* _Problem_:
Leaving out every picture, retype the lines below from the top through the one that contains "companies until such".

Extracted page text data:
↓↓↓
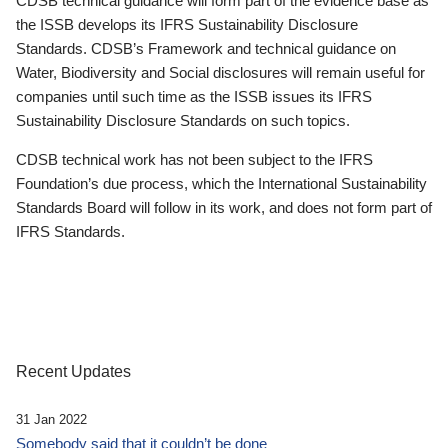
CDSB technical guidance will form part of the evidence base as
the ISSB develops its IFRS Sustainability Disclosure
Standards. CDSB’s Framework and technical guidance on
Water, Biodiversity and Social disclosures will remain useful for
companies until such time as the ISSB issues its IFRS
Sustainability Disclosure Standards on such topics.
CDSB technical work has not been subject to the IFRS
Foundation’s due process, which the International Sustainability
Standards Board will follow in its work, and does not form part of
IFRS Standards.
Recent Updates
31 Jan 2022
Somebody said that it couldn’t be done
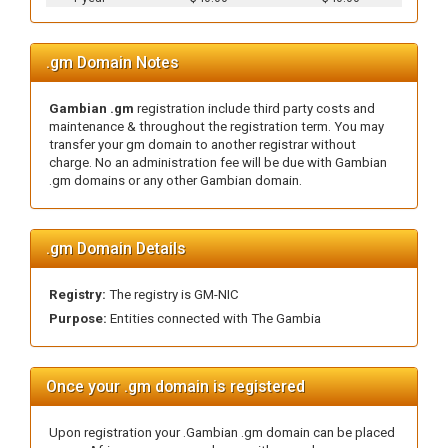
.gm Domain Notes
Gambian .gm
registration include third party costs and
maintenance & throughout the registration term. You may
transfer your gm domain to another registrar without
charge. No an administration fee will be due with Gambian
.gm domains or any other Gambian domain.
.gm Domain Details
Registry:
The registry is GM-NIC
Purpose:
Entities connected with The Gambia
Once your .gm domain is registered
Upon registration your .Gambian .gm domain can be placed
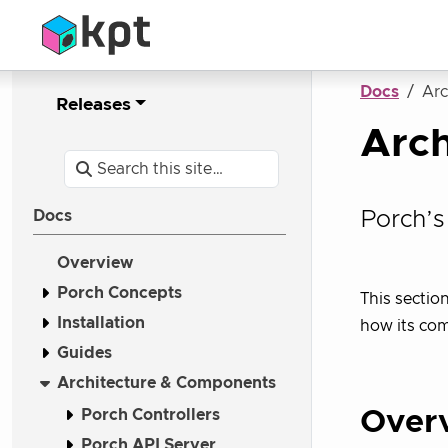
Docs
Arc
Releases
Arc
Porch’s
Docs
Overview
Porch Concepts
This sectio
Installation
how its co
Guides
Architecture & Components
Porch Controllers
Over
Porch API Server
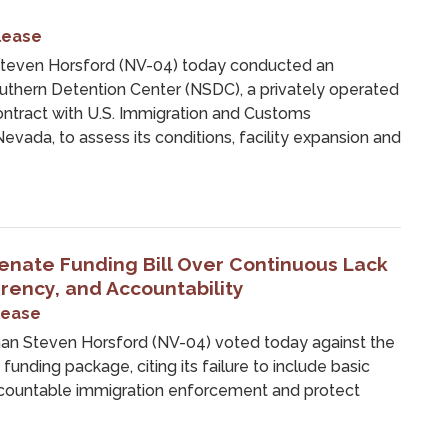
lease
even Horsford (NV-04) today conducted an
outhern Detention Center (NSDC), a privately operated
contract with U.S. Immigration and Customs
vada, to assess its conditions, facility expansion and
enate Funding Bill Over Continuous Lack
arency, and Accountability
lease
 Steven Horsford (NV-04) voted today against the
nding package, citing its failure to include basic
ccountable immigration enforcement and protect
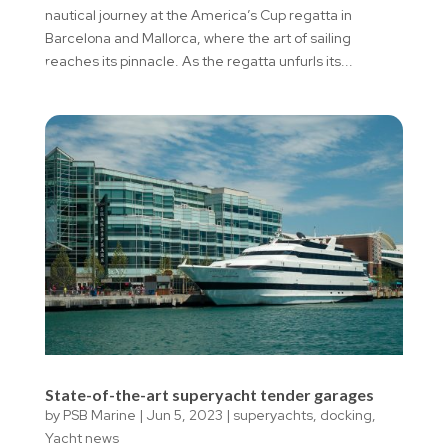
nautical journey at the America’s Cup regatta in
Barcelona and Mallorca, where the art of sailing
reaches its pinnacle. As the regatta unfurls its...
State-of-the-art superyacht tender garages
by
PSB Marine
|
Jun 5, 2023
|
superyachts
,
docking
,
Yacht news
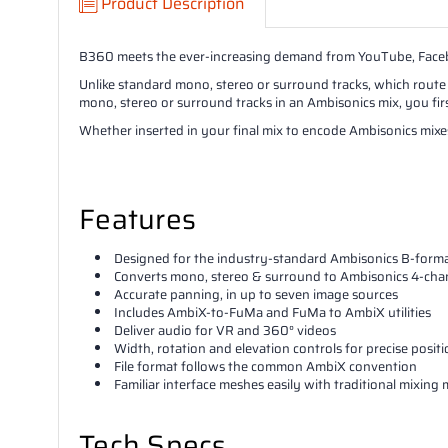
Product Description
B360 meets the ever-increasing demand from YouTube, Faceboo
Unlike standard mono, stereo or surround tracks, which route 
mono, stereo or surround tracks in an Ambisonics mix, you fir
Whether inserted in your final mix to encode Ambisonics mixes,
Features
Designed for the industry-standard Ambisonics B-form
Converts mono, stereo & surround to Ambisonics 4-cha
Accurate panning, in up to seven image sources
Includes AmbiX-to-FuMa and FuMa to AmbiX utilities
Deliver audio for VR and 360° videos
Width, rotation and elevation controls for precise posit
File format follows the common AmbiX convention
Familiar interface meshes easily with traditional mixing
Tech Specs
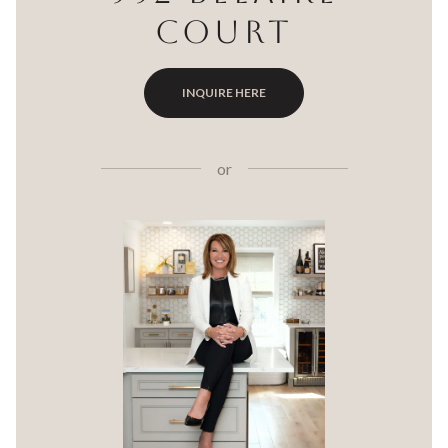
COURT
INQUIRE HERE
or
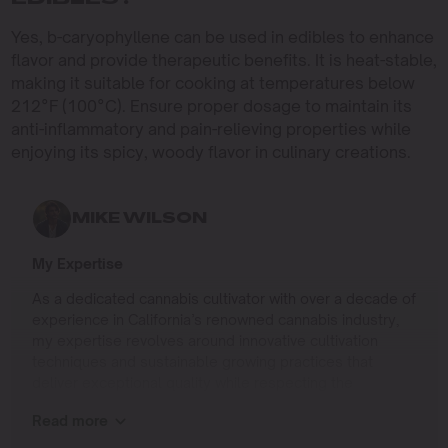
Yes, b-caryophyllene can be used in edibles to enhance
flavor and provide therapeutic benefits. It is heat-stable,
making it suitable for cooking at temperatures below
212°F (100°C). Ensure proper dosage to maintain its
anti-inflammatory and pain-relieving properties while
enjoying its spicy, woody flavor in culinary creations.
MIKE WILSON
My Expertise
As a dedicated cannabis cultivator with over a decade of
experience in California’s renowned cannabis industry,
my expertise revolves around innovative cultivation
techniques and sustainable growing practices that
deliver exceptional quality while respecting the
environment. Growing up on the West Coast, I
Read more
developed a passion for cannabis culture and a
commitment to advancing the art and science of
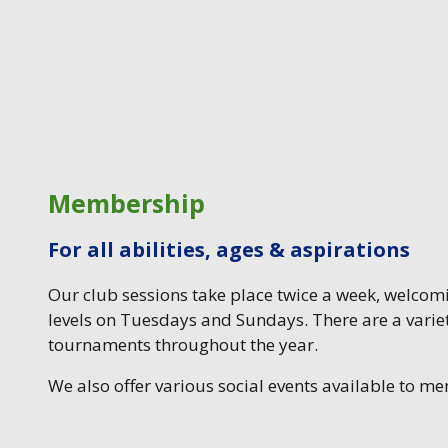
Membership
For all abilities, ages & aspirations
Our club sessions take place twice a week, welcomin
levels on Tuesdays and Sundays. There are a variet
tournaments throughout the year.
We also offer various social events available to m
↑↑↑
* _Result_:
CDSB technical guidance will form part of the evidence base as
the ISSB develops its IFRS Sustainability Disclosure
Standards. CDSB’s Framework and technical guidance on
Water, Biodiversity and Social disclosures will remain useful for
companies until such time as the ISSB issues its IFRS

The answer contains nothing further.